My simple project structure is shown in this link. I am using Eclipse and Tomcat 6.

There is login.jsp which submits its form to login_servlet. The login_servlet sets a session variable and then redirects to home.jsp. The home.jsp file has links to the 4 JSP files under a directory called /sam. In web.xml I have given the url-pattern as /sam/* for the LogFiler filter.

The LogFilter just reads the session variable and does doChain(request,resposne) if valid, else it redirects to /login.jsp.
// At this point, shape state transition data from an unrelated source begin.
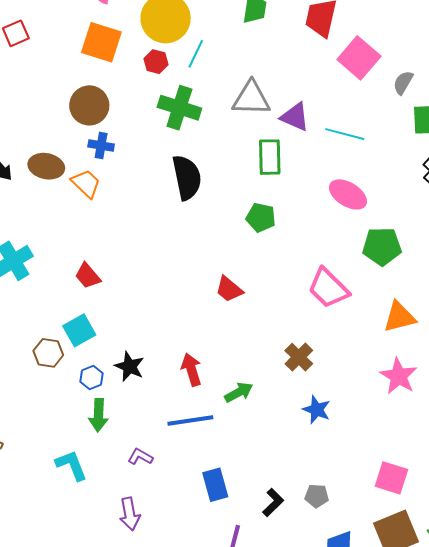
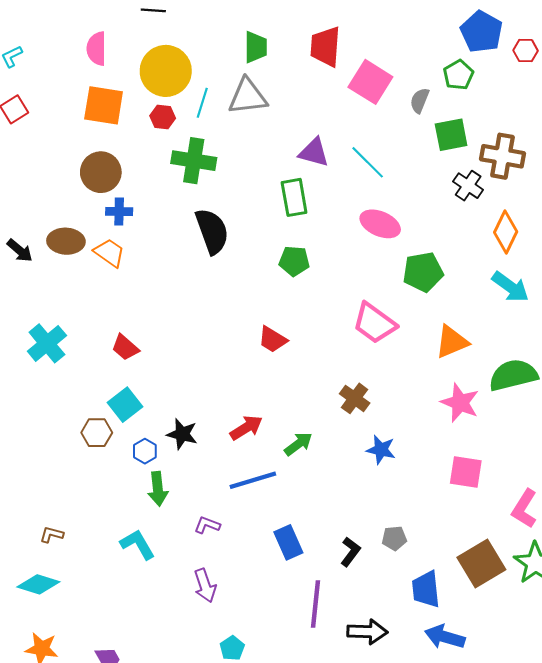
gray triangle: (251, 98) -> (248, 97), moved
cyan line: (345, 134) -> (368, 162), turned 39
red arrow: (191, 369) -> (246, 428), turned 84
pink square: (391, 478) -> (466, 472), moved

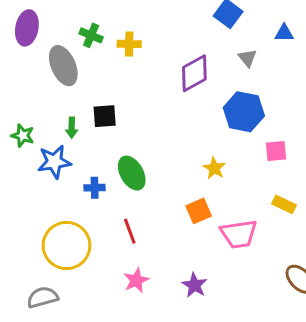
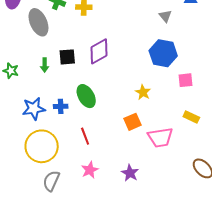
purple diamond: (194, 73) -> (99, 51), moved
blue star: (54, 162) -> (34, 109), moved
gray semicircle: (43, 297) -> (51, 181), moved, turned -50

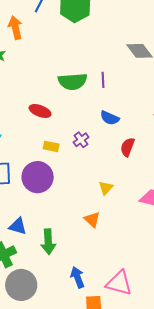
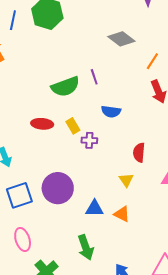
purple cross: (81, 140) -> (89, 140), turned -35
yellow rectangle: (51, 146) -> (73, 126), moved, turned 63
red semicircle: (128, 147) -> (139, 153), moved
blue triangle: (18, 226) -> (94, 208), moved

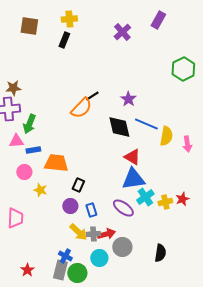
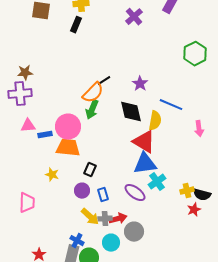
green arrow: (29, 124) -> (92, 110), moved
blue line: (146, 124) -> (171, 105), moved
yellow semicircle: (166, 136) -> (155, 121), moved
red triangle: (132, 157) -> (144, 142), size x1.4
pink circle: (24, 172) -> (68, 127), moved, size x1.6
red star: (182, 199) -> (194, 210), moved
yellow cross: (165, 202) -> (187, 191), moved
black semicircle: (160, 253) -> (202, 195), moved, turned 96

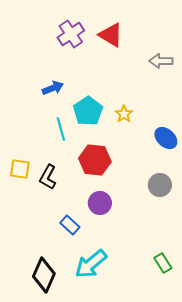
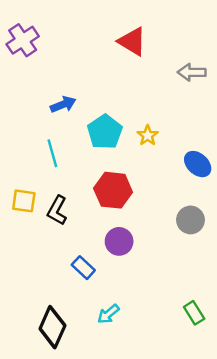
purple cross: (71, 34) -> (23, 40), moved
cyan line: (61, 129) -> (52, 153), moved
cyan arrow: (91, 264) -> (108, 314), size x0.6

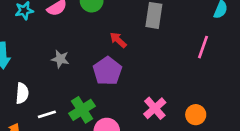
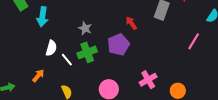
green cross: (82, 110) -> (87, 52), moved
white line: (47, 114) -> (67, 60), moved, turned 56

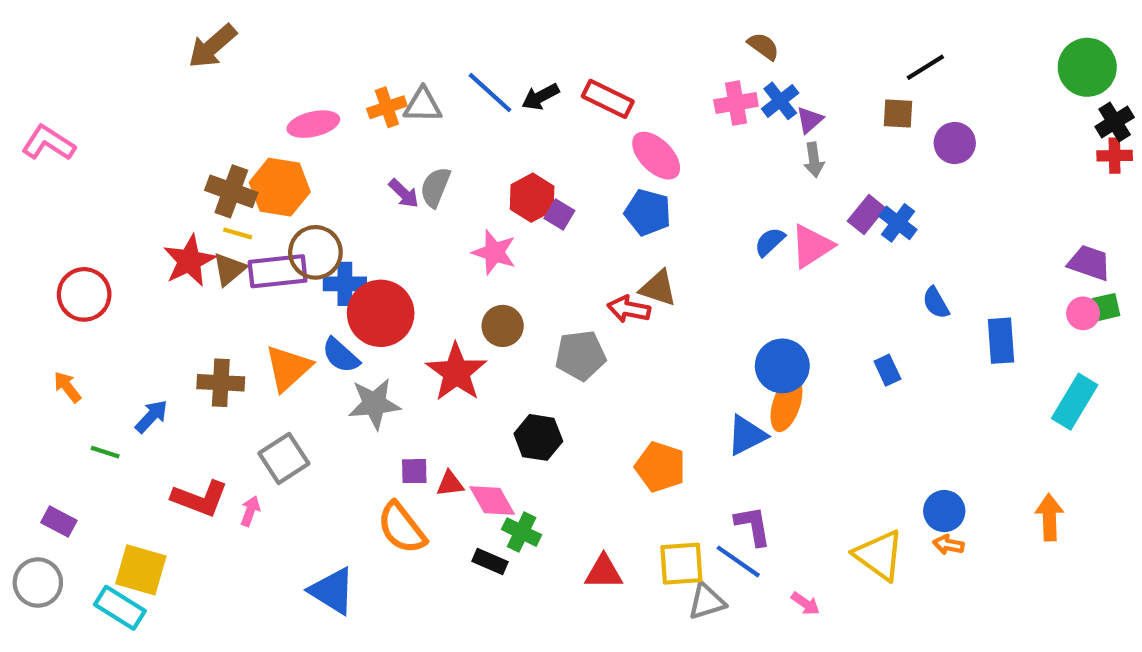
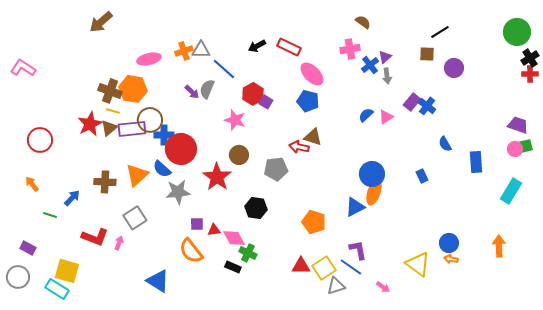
blue line: (490, 93) -> (224, 69), moved
blue cross: (780, 101) -> (370, 65), moved
pink triangle: (812, 246) -> (386, 117), size x0.7
yellow square: (681, 564) -> (324, 268), turned -30
red triangle: (604, 572) -> (301, 266), moved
RequestDispatcher rd = request.getRequestDispatcher("/login.jsp");
rd.forward(request,response);

Basically I don't want anyone to access files inside /sam directory directly. Now let's say, I try to directly access a file inside /sam directory, the filter kicks in and the redirection to login.jsp works and even the broswers contents are that of login.jsp, but the url in the browser doesn't change. When I enter details and press submit, instead of sending the data to login_servlet, it sends it to sam/login_servlet and then tomcat tells me there is no such servlet here! Obviously there isn't. My doubt is why is it sending it so sam/login_servlet instead of /login_servlet which is usually what it does when I start running the login.jsp on my own.

One more thing, is there a way I can apply the servlet to ONLY .jsp files inside /sam diectory? I tried giving the url-pattern like /sam/*.jsp, but Tomcat was refusing to accept that url-pattern.

A: 

You're actually forwarding the request, not redirecting it. You normally use RequestDispatcher#forward() to forward the request and response to resources which aren't directly accessible by URL and thus you want to hide their location from the browser address bar. You normally use HttpServletResponse#sendRedirect() to redirect the response to a new request, which thus get reflected in the browser's address bar.

Replace the forward in the doFilter() as follows:

HttpServletResponse httpResponse = (HttpServletResponse) response;
httpResponse.sendRedirect("/login.jsp");

As to your second question, unfortunately that's not possible. You'll either provide a more specific and compatible url-pattern like /sam/pages/* or to let the servlet check the request URL.

BalusC
wow thank you very much!it worked. i just changed it a little...httpResponse.sendRedirect("/<project-name>/login.jsp");thanks!